El cardenal pensó en la reunión que tendría en tan solo unas horas acompañando al sumo pontífice. Un magnate de la soja llegaba desde Argentina para buscar apoyo a su causa. En la carta le explicaba que ambas instituciones compartían el objetivo de querer acabar con el hambre en el mundo y que solo el agronegocio podría solucionar el problema: “Le damos de comer a más gente de forma barata”- le había escrito-, “trabajamos para alimentar a quienes todos ignoran”.
Adrianus de Utrecht había preparado un informe para el Papa con algunos datos para que pensara en las falacias contenidas en aquella defensa, producto de una campaña de imagen bien calculada para contrarrestar las críticas de la comunidad científica y de las organizaciones de agroecología. Pero lo hizo discretamente, analizando pros y contras. Sabía, por las informaciones que le había enviado Helena, del malestar de quienes contaban con pequeños y medianos terrenos dedicados a la agricultura en la región. El daño para el medio ambiente y el riesgo potencial para la salud de las semillas transgénicas, así como el uso abundante de agroquímicos y el monocultivo que degradaba los nutrientes de la tierra, no eran muy bien vistos por las oenegés y los movimientos ecologistas.
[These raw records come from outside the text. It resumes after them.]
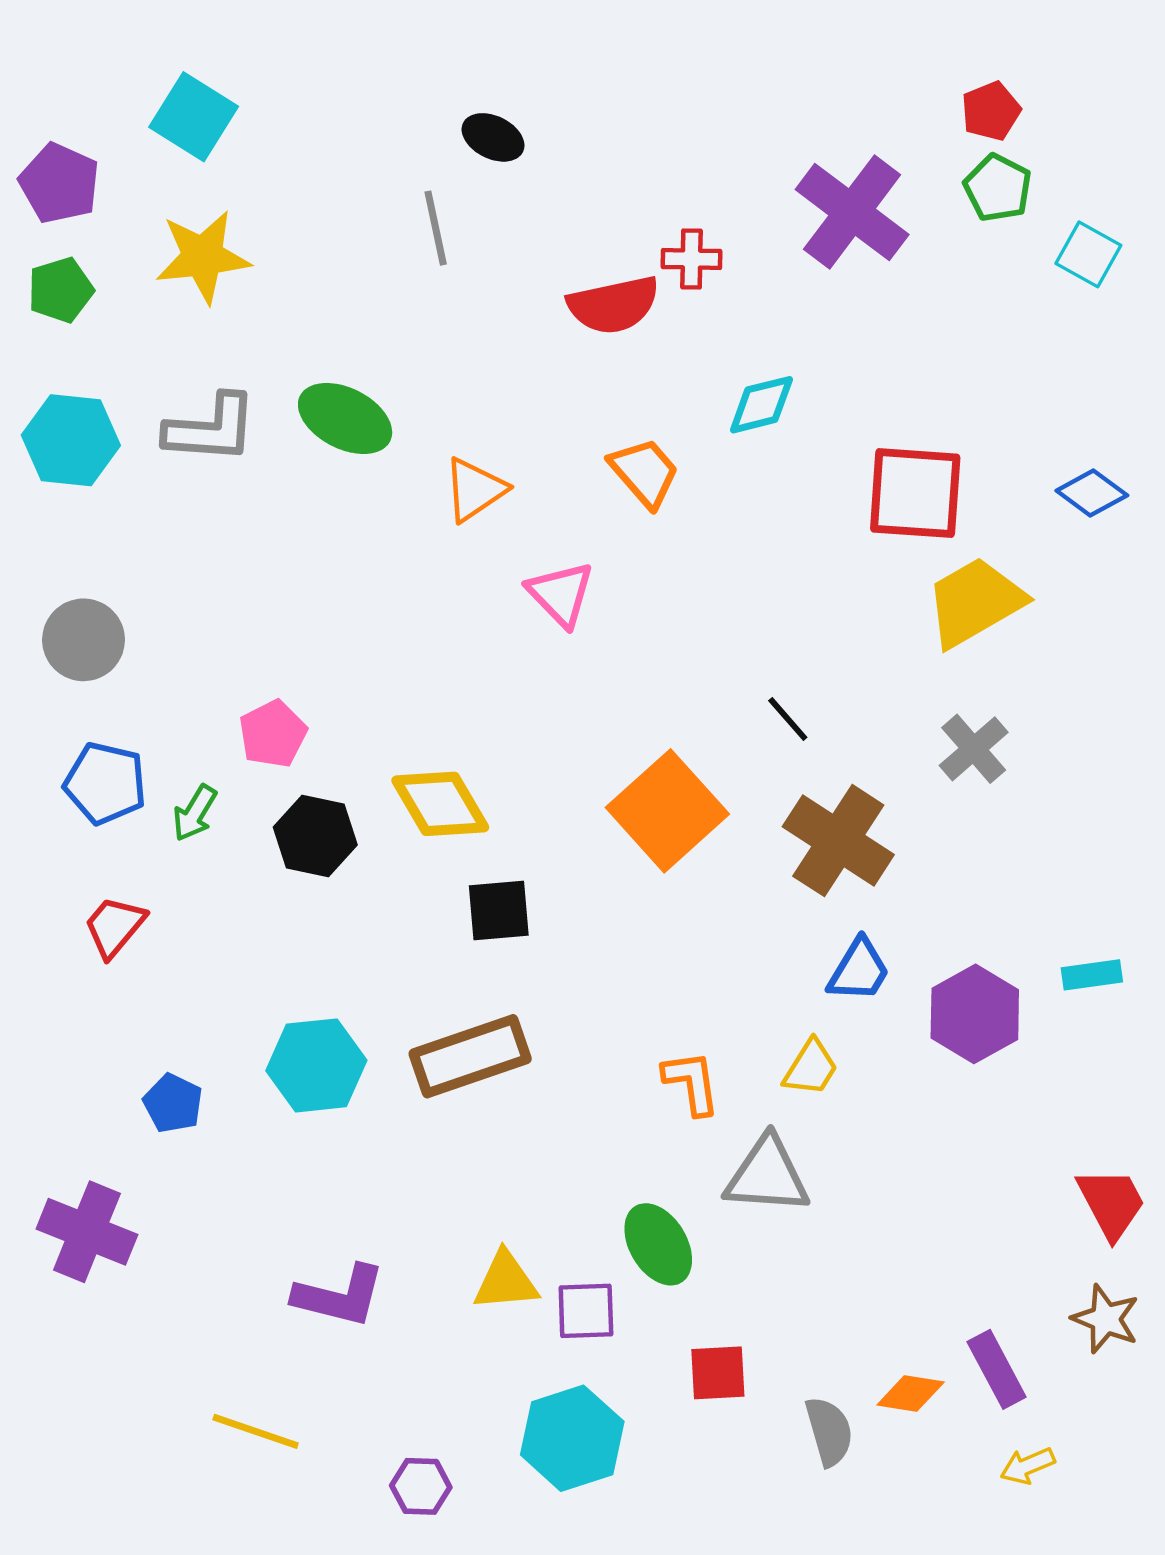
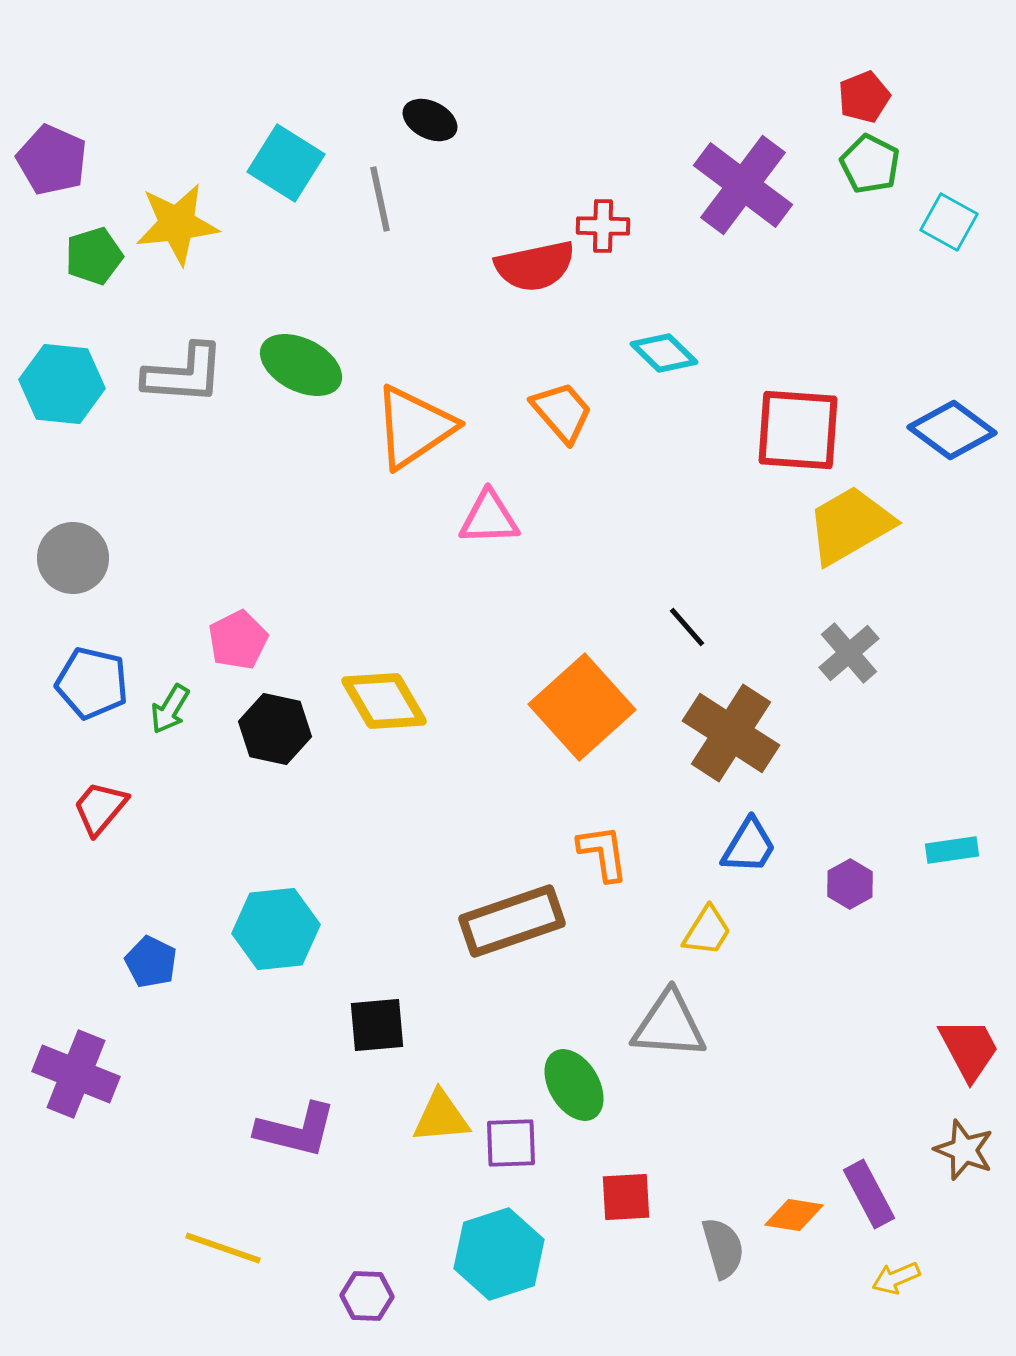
cyan square: (194, 117) -> (286, 163), moved
green pentagon: (61, 290) -> (94, 256), moved
cyan diamond: (761, 405) -> (664, 353), turned 58
orange triangle: (475, 490) -> (414, 427), size x1.5
blue diamond: (1092, 493) -> (952, 430), size x1.4
pink triangle: (561, 594) -> (489, 518), turned -48
black square: (499, 911) -> (377, 1025), moved
purple hexagon: (975, 1014) -> (850, 884), size x0.6
brown rectangle: (470, 1056) -> (512, 921), moved
orange L-shape: (691, 1083) -> (603, 853), moved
Adrianus había adjuntado además detalles sobre el dinero que el magnate gastó para hacer campaña con otros grandes terratenientes en contra de la Declaración Universal de Bioética y de Derechos Humanos, promovida por la Unesco. No querían que países de menor desarrollo relativo contaran con laboratorios para detectar alimentos modificados genéticamente. También le proporcionó algunos antecedentes de la relación del magnate con el poder económico en el ConoSur y cómo estaba moviendo las fichas. Había habido algunos choques con el gobierno de su país por no estar de acuerdo con las retenciones impositivas del 35% que se hacía a las exportaciones de granos.
Finalmente, conociendo la intolerancia religiosa del pontífice, Adrianus no quiso pasar por alto, la ascendencia judía del argentino.
“¿Visión criolla del demonio?” -le había preguntado el Papa-, “¿así le llaman?”. Cees tuvo que poner algunos paños calientes, aunque no se guardó la retahíla que había preparado concienzudamente para crearle las suficientes dudas: la soja sembrada en Argentina, Brasil, Uruguay y Paraguay no siempre iba acompañada de la imagen amable de los beneficios que procuraba el crecimiento económico. Solo en Argentina ocupaba el 53% de la tierra cultivada, casi en su totalidad para exportar y, desde mediados de los noventa, las semillas eran transgénicas. La utilización de agroquímicos había aumentado y el herbicida más vendido era el glifosato, cancerígeno patentado por Monsanto en 1970. Se lo deletreó dos veces al pontífice para que no se olvidara de su nombre: G-L-I-F-O-S-A-T-O. Tras caducar la patente, cientos de empresas lo fabricaban.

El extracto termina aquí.